Limiting the number of node subheadings

I believe it would be desirable to constrain the number of subheadings that a node can have because doing so would make for a cleaner presentation in the interface. A super long list of too-detailed topics is never good. Part of what makes for a good hierarchical organization scheme is a relatively balanced breakdown of items — no folder gets too many, no folder gets too few. So imposing constraints on the min and max subheading counts could be an important component of a system that automatically generates these things.

Other kinds of semantic organization/search

I originally thought you might want to do something at a deeper level of the ML stack, perhaps something adjacent to the semantic searches famously employed by RAG. But honestly, having LLM agents that manage and navigate traditional tag-based setups actually seems like a pretty good place to start. At least, I don’t see anything obviously wrong with that.


Below are my notes, for reference, from Miro where I was attempting to map out the landscape of topics relating to homelessness.

Challenges to mapping

No single cause

Homelessness has no single cause. It is best understood as a confluence of overlapping factors.
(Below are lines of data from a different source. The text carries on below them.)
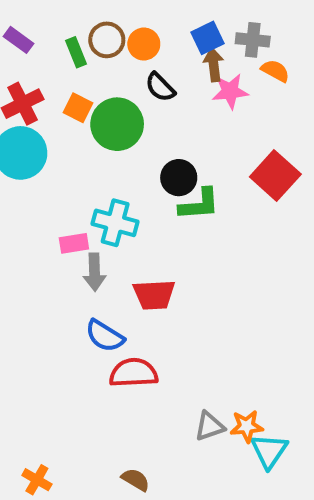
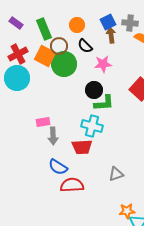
brown circle: (107, 40) -> (59, 46), moved
green rectangle: (76, 52) -> (44, 29), size x1.5
pink star: (230, 91) -> (103, 64), moved
orange square: (78, 108) -> (45, 56), size x1.5
cyan cross: (115, 223) -> (92, 126), moved
gray triangle: (210, 426) -> (116, 174), moved

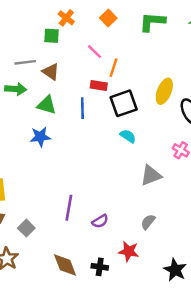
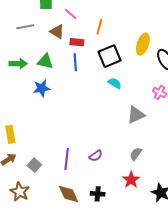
pink line: (95, 52) -> (71, 14), moved
brown triangle: (51, 72) -> (57, 32), moved
red rectangle: (99, 86) -> (77, 42), moved
green arrow: (16, 89) -> (18, 64), moved
purple line: (69, 208) -> (67, 159), moved
red star: (129, 251) -> (131, 180), moved, turned 30

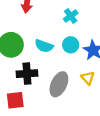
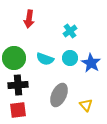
black cross: (27, 74) -> (18, 85), moved
yellow triangle: (88, 78) -> (86, 105), moved

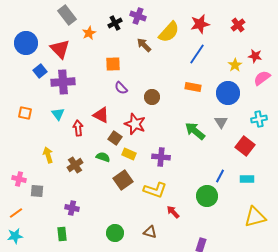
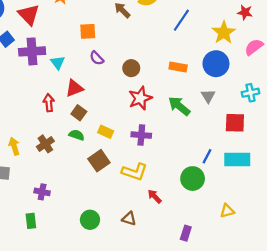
red star: (255, 56) -> (245, 12), moved
yellow star: (235, 65) -> (224, 32), size x1.5
orange rectangle: (193, 87) -> (178, 67), moved
cyan triangle: (58, 114) -> (58, 63), moved
red triangle: (101, 115) -> (74, 88), turned -48
red star: (135, 124) -> (140, 98), moved, turned 30
brown square: (115, 138) -> (79, 113), moved
red square: (245, 146) -> (235, 123), turned -36
yellow arrow: (48, 155) -> (14, 146), moved
cyan rectangle: (247, 179) -> (237, 160), size x1.6
yellow triangle: (255, 217) -> (227, 211), moved, size x0.6

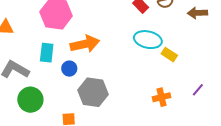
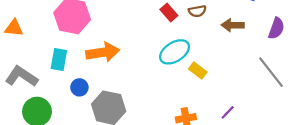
cyan ellipse: (148, 40) -> (175, 52), turned -48
blue circle: (69, 69) -> (79, 87), moved

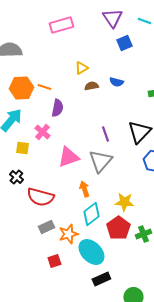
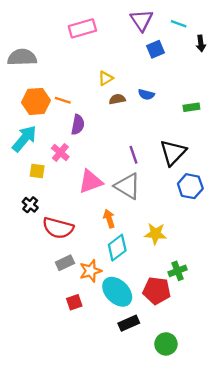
gray triangle: (100, 161) -> (128, 186), turned -40
red pentagon: (118, 228) -> (157, 291), moved, turned -30

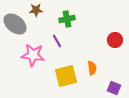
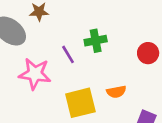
green cross: (67, 19) -> (96, 41), moved
orange semicircle: (92, 68) -> (116, 92), turned 88

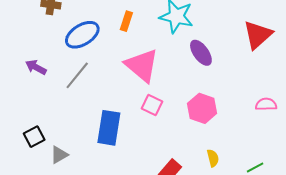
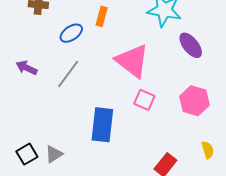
orange rectangle: (126, 21) -> (102, 16), moved
blue ellipse: (82, 35) -> (71, 33), size x0.7
black square: (34, 137) -> (27, 154), moved

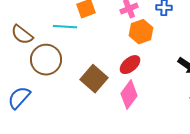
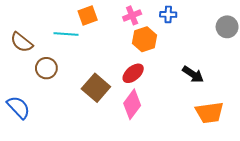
brown circle: (46, 60) -> (46, 68), size x0.7
blue semicircle: (19, 98) -> (19, 107), turned 95

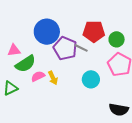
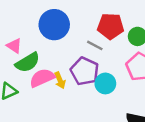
purple pentagon: (65, 48) -> (85, 71), moved
pink triangle: (14, 50) -> (14, 46), turned 40
pink semicircle: (38, 76) -> (42, 78), size x1.5

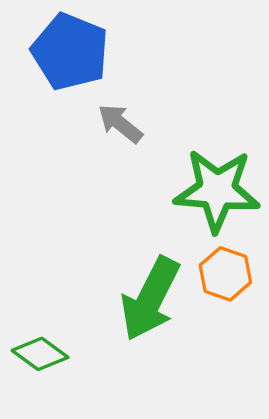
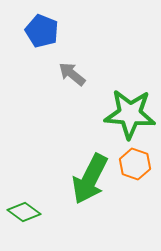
blue pentagon: (70, 52) -> (42, 31), size x0.7

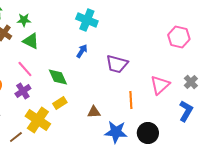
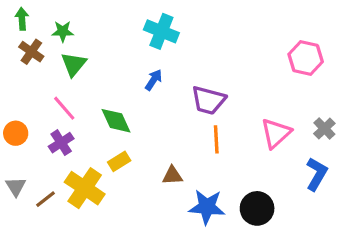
green triangle: (31, 41) -> (74, 64), turned 42
orange line: (131, 100) -> (216, 139), moved
brown line: (16, 137) -> (45, 199), moved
Therefore, a visual diagram is likely to have many overlapping edges.

No single way to model; all ways somewhat wrong

One way to understand the factors that lead to homelessness is by thinking about a combination of 1) underlying conditions and 2) precipitating events (triggers). So you could break down the root-level nodes into those two categories. However, you could also break down the root-level categories in terms of 1) economic factors, 2) political factors, and 3) cultural factors. In fact, you would expect that even researchers and authors on homelessness — among the most educated on the subject — would have disagreements about how best to break down the situation. Indeed, within the umbrella of psychology, there are entire fields dedicated to different ways of modelling the key factors that influence human thought and behaviour.

Additional lenses

You might also be interested in exploring the moral narratives around homelessness, the historical or geographical contexts, or the seasonal or demographic patterns.
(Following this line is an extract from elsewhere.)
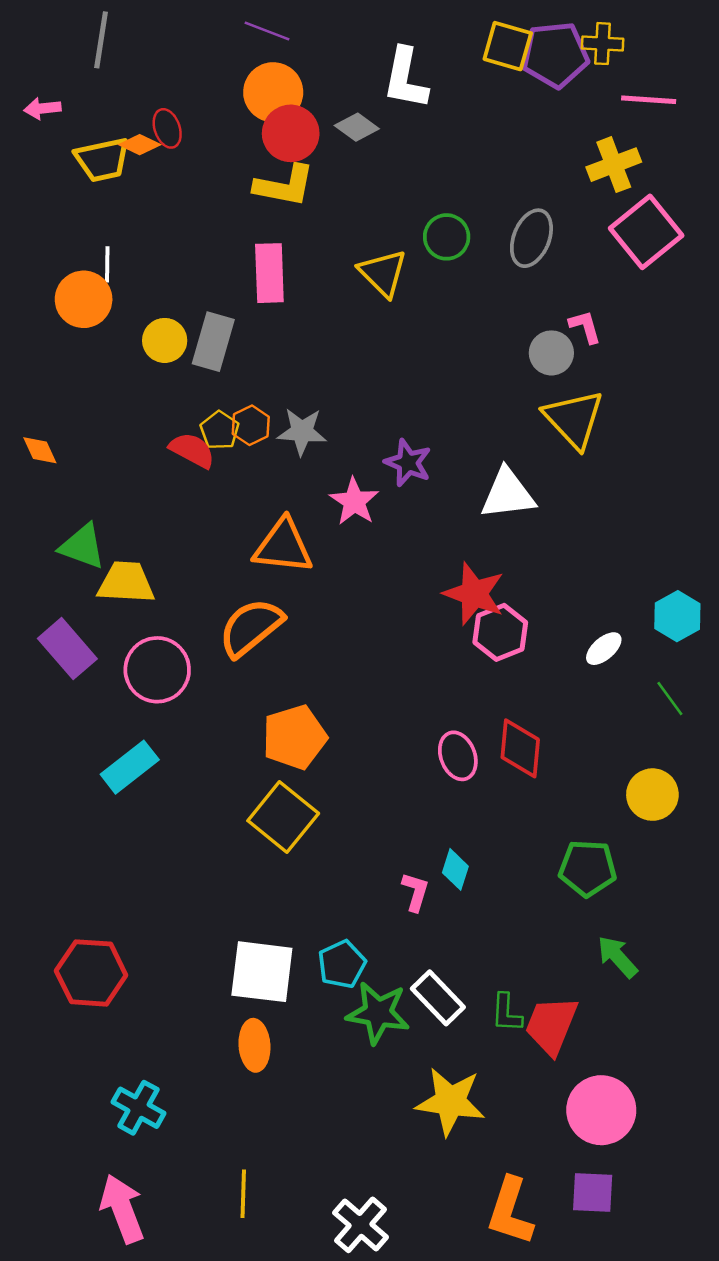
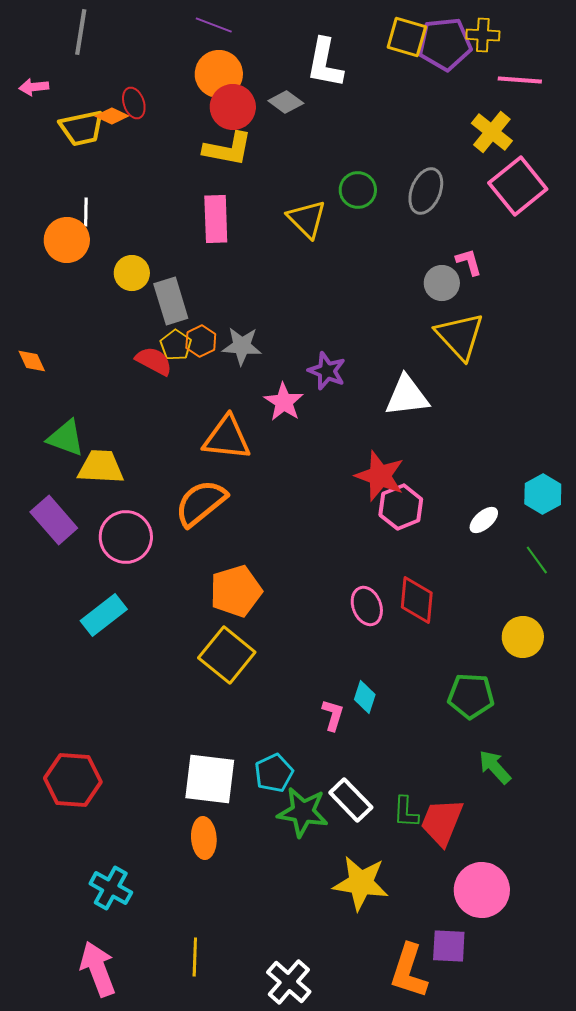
yellow cross: (614, 165) -> (492, 132), turned -30
gray rectangle: (213, 342) -> (171, 301), moved, turned -33
purple square: (593, 1192) -> (449, 946), moved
Ideal view depends on the use case

There are different reasons that you might want to interact with a map about homelessness which would influence how the best-case map would look for you.
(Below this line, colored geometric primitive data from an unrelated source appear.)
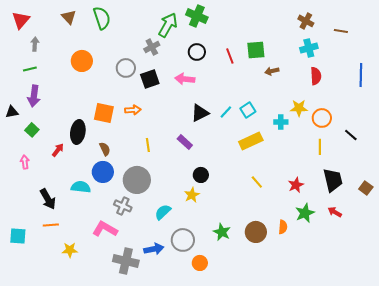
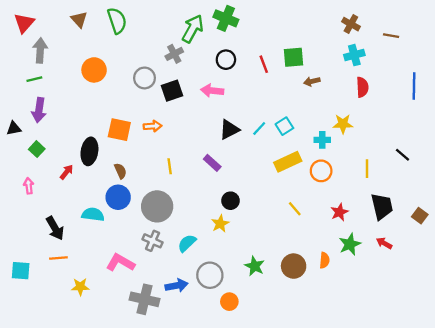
gray arrow: (35, 44) -> (40, 50), size x1.5
orange circle: (322, 118) -> (321, 171), moved
gray cross: (123, 206) -> (153, 241), moved

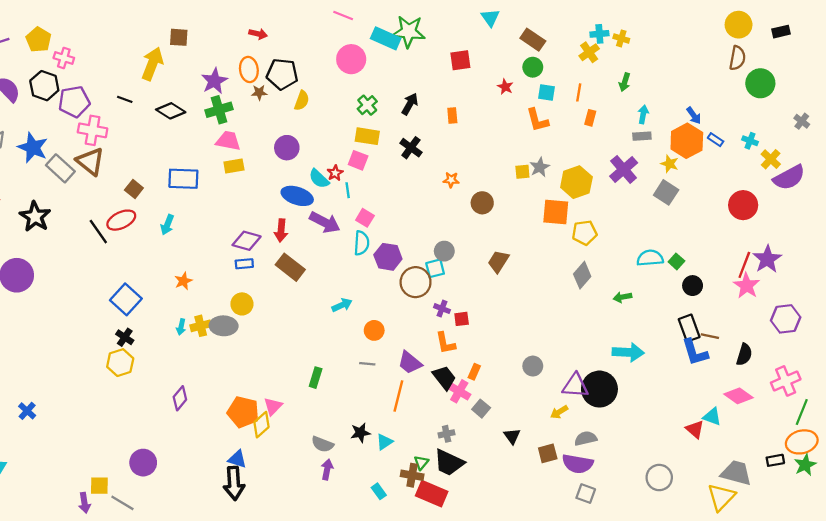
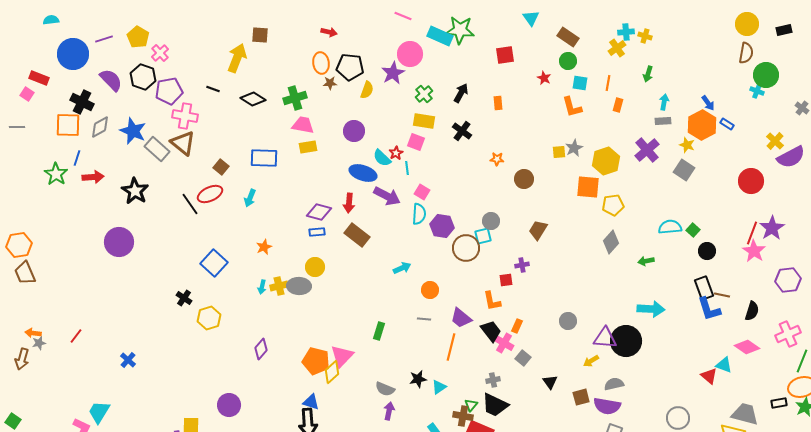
pink cross: (64, 58) -> (160, 53), turned 30
purple star: (214, 81) -> (393, 73), moved
cyan cross: (750, 141) -> (757, 91), moved
purple cross: (442, 309) -> (522, 265), moved, turned -32
black cross: (125, 337) -> (184, 298), moved
pink triangle: (273, 406) -> (342, 356), size x1.4

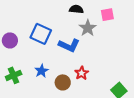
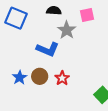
blue square: (41, 34) -> (16, 18), moved
brown circle: (63, 82) -> (40, 76), moved

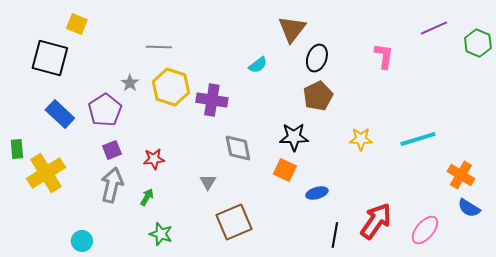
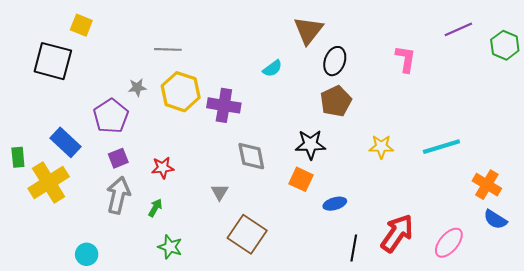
gray star: (130, 83) -> (137, 87), turned 30
blue rectangle: (60, 114) -> (65, 142), moved
brown square: (234, 222) -> (247, 234), turned -33

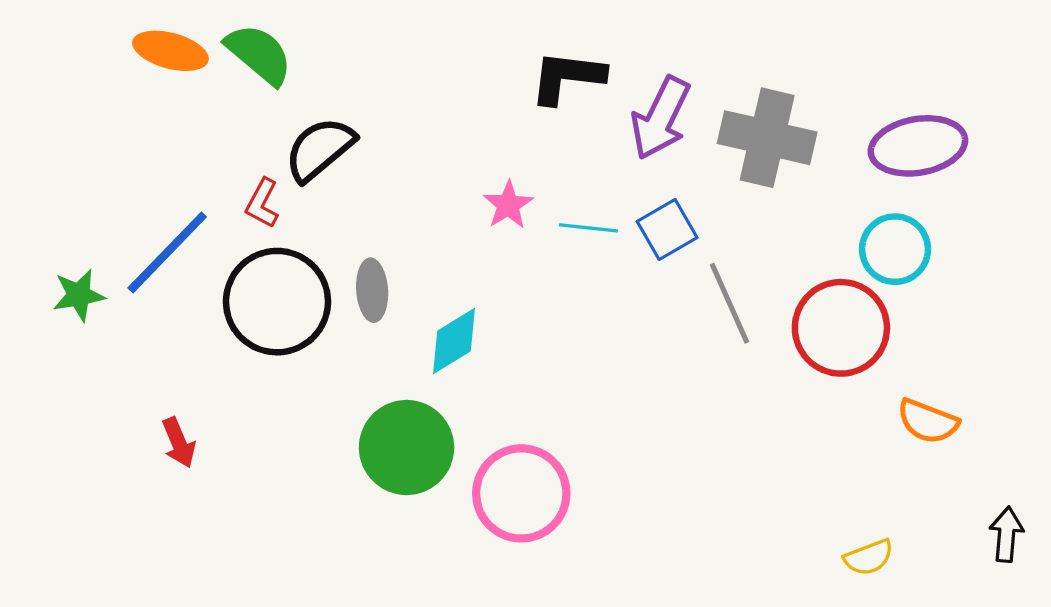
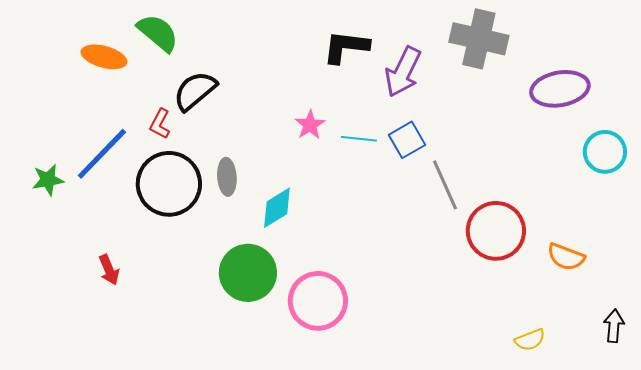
orange ellipse: (170, 51) -> (104, 57), moved
gray cross: (767, 138) -> (479, 39), moved
cyan circle: (895, 249) -> (605, 152), moved
red circle: (841, 328) -> (496, 231), moved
  1. To develop an understanding of the shape of the issue
    1. Priority on readability of breakdown
  2. To examine different points of leverage by which the issue might be ameliorated
    1. Requires asking questions “what if X were different?” and modelling outcomes
    2. More important to model all relationships with weights; propagated scores

The mind map & tags

It actually seems to improve readability a lot to use a sort of “mind-map” view like this where the nodes are not claims but a set of branching categories or subtopics — perhaps clusters of claims. Maybe you could use some kind of tag-based system to make this happen?